Sweet baby seed, so small and so round
Hide down deep under the ground
Under the earth you safely hide
Stay there, now: don't peek outside!
I've dug you a hole and I've put you to sleep
Your leaves will come up and your roots will go deep

This is a favourite verse of ours. The girls will often take turns playing the seed, or sometimes be seeds together, curling up on the floor under a blanket while I recite the verse until I say the words "Your leaves will come up..." when they throw the blanket off their back and spring up onto their feet, arms stretched overhead to be their leaves. 

In the past week I've been seeing a popular meme on Facebook, pointing out that the ancient celebration of the goddess Ishtar (pronounced "easter") was a fertility festival in which eggs and rabbits were common images. "So there, Christians: your holy days aren't so Christian now, are they?" is the general impression I've gotten from the meme. And the point is a valid one: the celebration of the resurrection of the Lord isn't as simple as it may seem. But I, for one, believe in a god big enough and interesting enough that She might choose for the whole resurrection story to play out at a time of year where the pathetic fallacy of the season of new life and rebirth can work alongside those same themes within these holy days. So as we have approached Easter, I have been struck by the desire to have any little gifts we might give the girls this Easter morning represent those same themes, effectively bringing our Waldorf living and our holy observances together.

 Seed babies in the sunshine

I not only brought them together, I stitched them together in felt.

I saw this image on Pinterest and felt an unrelenting need to stitch up similar little Seed Baby dolls for my girls. They're just so cute! I'm so glad that I did, too. The girls love them and I had a lot of fun constructing them.

Seed babies

It's a lot of handstitching. I was able to serge the back seam of the inner and outer face layers, and to stitch the two halves of the body together, but that was all.
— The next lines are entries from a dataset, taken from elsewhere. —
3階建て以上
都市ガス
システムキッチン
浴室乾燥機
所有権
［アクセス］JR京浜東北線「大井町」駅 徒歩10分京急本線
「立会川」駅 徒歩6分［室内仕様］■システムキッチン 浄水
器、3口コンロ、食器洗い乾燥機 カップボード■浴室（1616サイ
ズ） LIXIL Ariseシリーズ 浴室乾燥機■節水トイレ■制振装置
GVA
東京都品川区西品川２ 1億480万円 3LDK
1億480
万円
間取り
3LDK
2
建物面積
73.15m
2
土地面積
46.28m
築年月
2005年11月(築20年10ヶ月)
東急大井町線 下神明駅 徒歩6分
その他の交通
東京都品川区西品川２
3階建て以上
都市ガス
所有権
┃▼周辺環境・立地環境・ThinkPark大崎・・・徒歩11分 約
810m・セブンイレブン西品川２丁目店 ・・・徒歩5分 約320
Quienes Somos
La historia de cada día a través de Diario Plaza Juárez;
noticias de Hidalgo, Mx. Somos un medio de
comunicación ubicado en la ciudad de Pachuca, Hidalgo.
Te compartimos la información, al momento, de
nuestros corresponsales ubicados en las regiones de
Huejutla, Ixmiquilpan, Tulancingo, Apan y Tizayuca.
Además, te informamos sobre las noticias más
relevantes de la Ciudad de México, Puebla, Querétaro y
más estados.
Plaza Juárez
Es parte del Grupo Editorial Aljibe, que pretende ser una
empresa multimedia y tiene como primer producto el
Every other stitch was made - sometimes painstakingly - by hand. I may have been up until 2am sewing these things. But it was totally worth it.
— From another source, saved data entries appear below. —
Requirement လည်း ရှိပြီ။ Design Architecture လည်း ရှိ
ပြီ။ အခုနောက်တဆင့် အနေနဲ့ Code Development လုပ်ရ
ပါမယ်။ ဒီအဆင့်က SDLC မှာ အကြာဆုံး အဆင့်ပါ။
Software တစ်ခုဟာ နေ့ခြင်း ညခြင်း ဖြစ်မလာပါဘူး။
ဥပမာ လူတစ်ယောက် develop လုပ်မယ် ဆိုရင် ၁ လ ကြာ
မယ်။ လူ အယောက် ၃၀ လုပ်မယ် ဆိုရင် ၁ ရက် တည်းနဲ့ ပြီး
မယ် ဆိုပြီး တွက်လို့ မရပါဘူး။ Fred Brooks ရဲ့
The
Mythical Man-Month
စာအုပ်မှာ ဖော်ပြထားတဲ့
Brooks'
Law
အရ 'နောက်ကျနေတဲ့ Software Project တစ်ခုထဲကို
Seed baby's face and felt cap

The way a Waldorf doll face is constructed is quite ingenious. There is something so satisfying about the alchemy of turning a ball into a face just by running a few lengths of thread around it and giving it a stout yank. I foresee a lot of little dolls in our future. Summer flower children, Mother Nature, possibly an entire Nativity scene...

Easter chicks

I had also found (again, via Pinterest) this post about felt blanket-stitched chicks, so I made two of them, as well. They're simple and sweet, and a great little project to whip up sitting on the couch or driving in the car. I've developed a new love of blanket stitch as a result, too: seeing all those little stitches lined up neatly in a row is very gratifying.

I'm thinking of putting together a tutorial on the seed babies, particularly since I deviated from the inspiration post and tutorial in several ways, but the tutorial linked really is great, though it is originally in Dutch and the internet translator does make some, let's call them inventive, choices with language. Still, the photos and translated text are quite clear so if you are hoping to make your own Seed Babies, you should have no trouble getting the gist of what to do. The inspiration post for the chicks had a link to the tutorial the blog writer had written, supposedly including a printable pattern, but sadly the document link is broken. Boo. I created my own pattern and I'm very happy with it, so I plan to scan it and post it, as well. For now, though, Easter chocolate and sleep. I think I've earned it!

Seed babies


See, I am doing a new thing! Now it springs up; do you not perceive it?
I am making a way in the wilderness and streams in the wasteland.
Isaiah 43:19

He is Risen, indeed!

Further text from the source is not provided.